*** Opening Extracted records ***

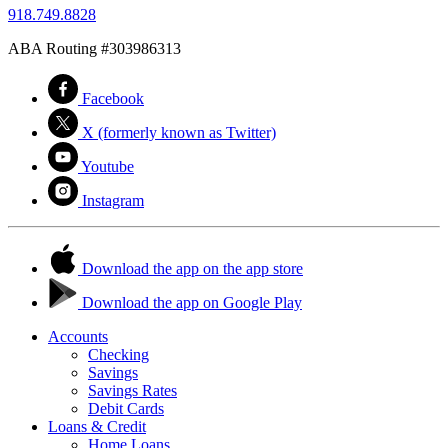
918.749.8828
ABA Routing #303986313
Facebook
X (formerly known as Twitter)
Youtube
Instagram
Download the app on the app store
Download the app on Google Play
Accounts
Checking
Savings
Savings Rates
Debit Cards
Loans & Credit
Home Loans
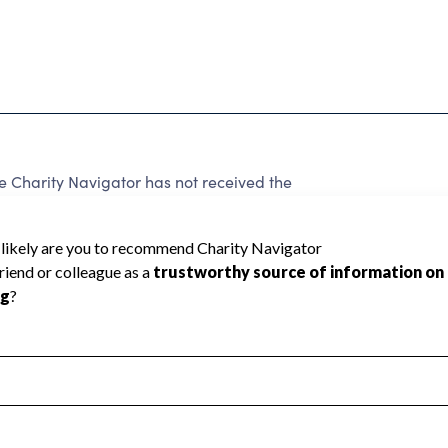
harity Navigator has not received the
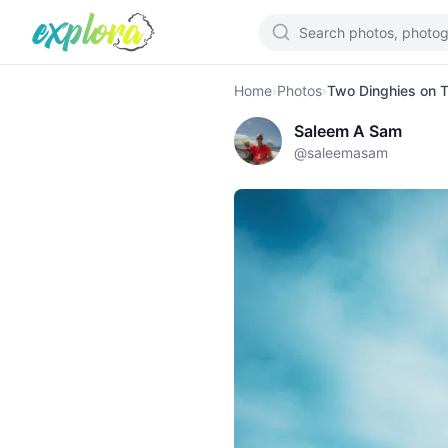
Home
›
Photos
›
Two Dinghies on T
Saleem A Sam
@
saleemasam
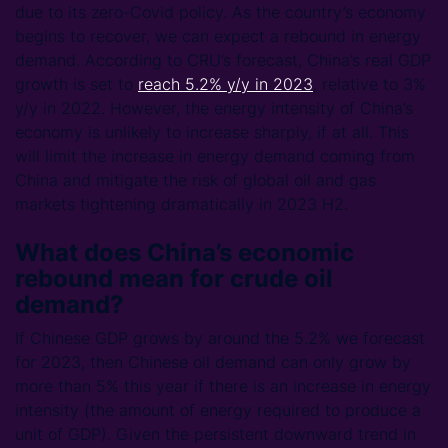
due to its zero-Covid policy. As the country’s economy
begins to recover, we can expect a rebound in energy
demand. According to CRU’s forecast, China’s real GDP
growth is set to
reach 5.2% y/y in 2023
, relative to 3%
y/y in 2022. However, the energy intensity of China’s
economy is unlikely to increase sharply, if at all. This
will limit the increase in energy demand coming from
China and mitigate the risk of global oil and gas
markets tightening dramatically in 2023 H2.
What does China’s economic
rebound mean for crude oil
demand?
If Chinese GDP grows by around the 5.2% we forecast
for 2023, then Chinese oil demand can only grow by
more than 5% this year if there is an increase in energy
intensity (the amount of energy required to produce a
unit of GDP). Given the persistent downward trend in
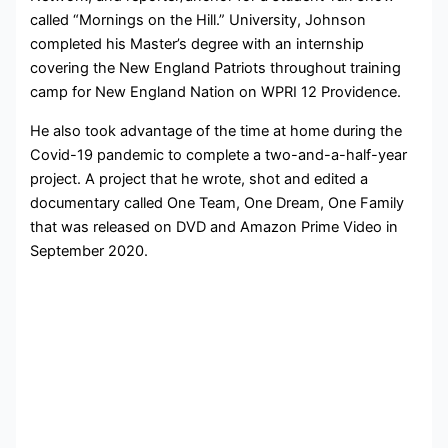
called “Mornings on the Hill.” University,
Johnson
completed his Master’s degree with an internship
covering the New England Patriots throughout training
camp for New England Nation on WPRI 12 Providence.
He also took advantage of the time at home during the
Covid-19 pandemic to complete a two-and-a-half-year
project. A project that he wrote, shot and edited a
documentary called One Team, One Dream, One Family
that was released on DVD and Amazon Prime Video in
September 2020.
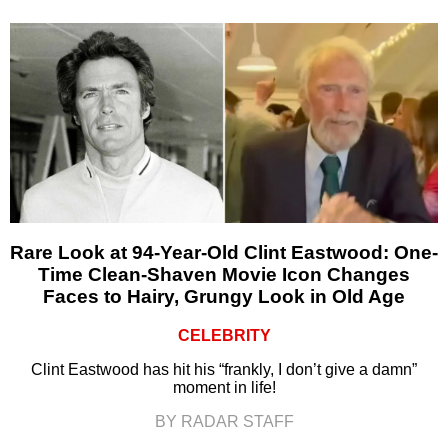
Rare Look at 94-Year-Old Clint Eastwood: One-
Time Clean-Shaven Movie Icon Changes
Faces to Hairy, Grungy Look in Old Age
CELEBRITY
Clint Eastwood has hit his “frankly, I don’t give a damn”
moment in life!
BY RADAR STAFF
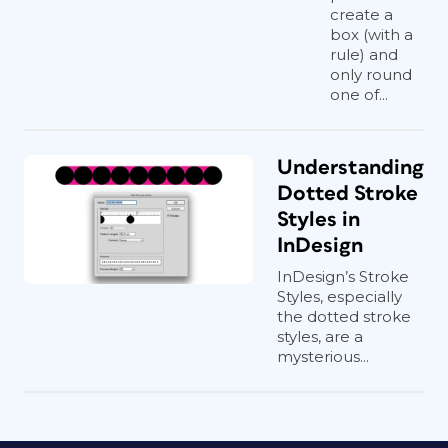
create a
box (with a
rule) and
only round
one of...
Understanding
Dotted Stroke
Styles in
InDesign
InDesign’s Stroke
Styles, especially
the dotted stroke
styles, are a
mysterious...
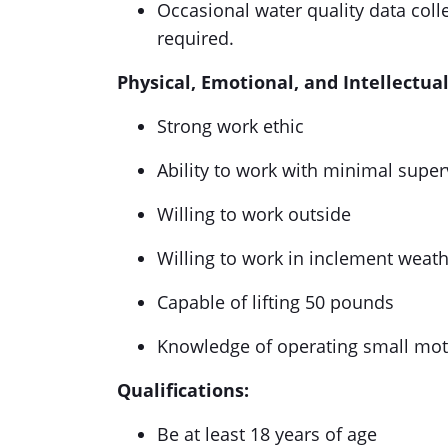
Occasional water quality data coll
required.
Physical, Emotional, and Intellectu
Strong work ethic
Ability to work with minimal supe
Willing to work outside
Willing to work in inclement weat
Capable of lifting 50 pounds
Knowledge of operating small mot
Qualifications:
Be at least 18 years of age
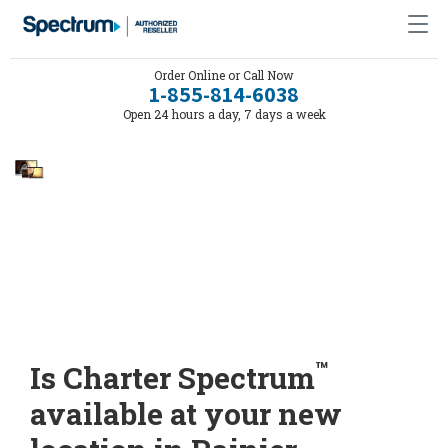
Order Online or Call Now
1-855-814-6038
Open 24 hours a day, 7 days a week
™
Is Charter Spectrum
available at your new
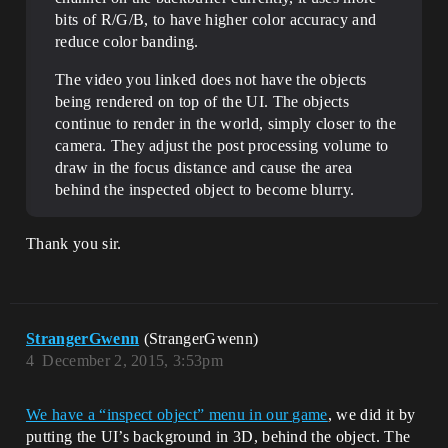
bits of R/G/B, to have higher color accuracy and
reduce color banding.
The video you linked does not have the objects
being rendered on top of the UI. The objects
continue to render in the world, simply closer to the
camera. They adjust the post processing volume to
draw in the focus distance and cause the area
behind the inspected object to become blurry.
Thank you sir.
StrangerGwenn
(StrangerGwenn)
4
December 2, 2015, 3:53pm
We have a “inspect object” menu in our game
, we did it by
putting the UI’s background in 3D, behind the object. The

*** Closing Extracted records ***

**Task directions**.
All the records above must be retyped exactly, except for their pictures.

**Exercise output**.
918.749.8828
ABA Routing #303986313
Facebook
X (formerly known as Twitter)
Youtube
Instagram
Download the app on the app store
Download the app on Google Play
Accounts
Checking
Savings
Savings Rates
Debit Cards
Loans & Credit
Home Loans
harity Navigator has not received the
Home
›
Photos
›
Two Dinghies on T
Saleem A Sam
@
saleemasam
due to its zero-Covid policy. As the country’s economy
begins to recover, we can expect a rebound in energy
demand. According to CRU’s forecast, China’s real GDP
growth is set to
reach 5.2% y/y in 2023
, relative to 3%
y/y in 2022. However, the energy intensity of China’s
economy is unlikely to increase sharply, if at all. This
will limit the increase in energy demand coming from
China and mitigate the risk of global oil and gas
markets tightening dramatically in 2023 H2.
What does China’s economic
rebound mean for crude oil
demand?
If Chinese GDP grows by around the 5.2% we forecast
for 2023, then Chinese oil demand can only grow by
more than 5% this year if there is an increase in energy
intensity (the amount of energy required to produce a
unit of GDP). Given the persistent downward trend in
called “Mornings on the Hill.” University,
Johnson
completed his Master’s degree with an internship
covering the New England Patriots throughout training
camp for New England Nation on WPRI 12 Providence.
He also took advantage of the time at home during the
Covid-19 pandemic to complete a two-and-a-half-year
project. A project that he wrote, shot and edited a
documentary called One Team, One Dream, One Family
that was released on DVD and Amazon Prime Video in
September 2020.
Rare Look at 94-Year-Old Clint Eastwood: One-
Time Clean-Shaven Movie Icon Changes
Faces to Hairy, Grungy Look in Old Age
CELEBRITY
Clint Eastwood has hit his “frankly, I don’t give a damn”
moment in life!
BY RADAR STAFF
create a
box (with a
rule) and
only round
one of...
Understanding
Dotted Stroke
Styles in
InDesign
InDesign’s Stroke
Styles, especially
the dotted stroke
styles, are a
mysterious...
Occasional water quality data coll
required.
Physical, Emotional, and Intellectu
Strong work ethic
Ability to work with minimal supe
Willing to work outside
Willing to work in inclement weat
Capable of lifting 50 pounds
Knowledge of operating small mot
Qualifications:
Be at least 18 years of age
Order Online or Call Now
1-855-814-6038
Open 24 hours a day, 7 days a week
™
Is Charter Spectrum
available at your new
bits of R/G/B, to have higher color accuracy and
reduce color banding.
The video you linked does not have the objects
being rendered on top of the UI. The objects
continue to render in the world, simply closer to the
camera. They adjust the post processing volume to
draw in the focus distance and cause the area
behind the inspected object to become blurry.
Thank you sir.
StrangerGwenn
(StrangerGwenn)
4
December 2, 2015, 3:53pm
We have a “inspect object” menu in our game
, we did it by
putting the UI’s background in 3D, behind the object. The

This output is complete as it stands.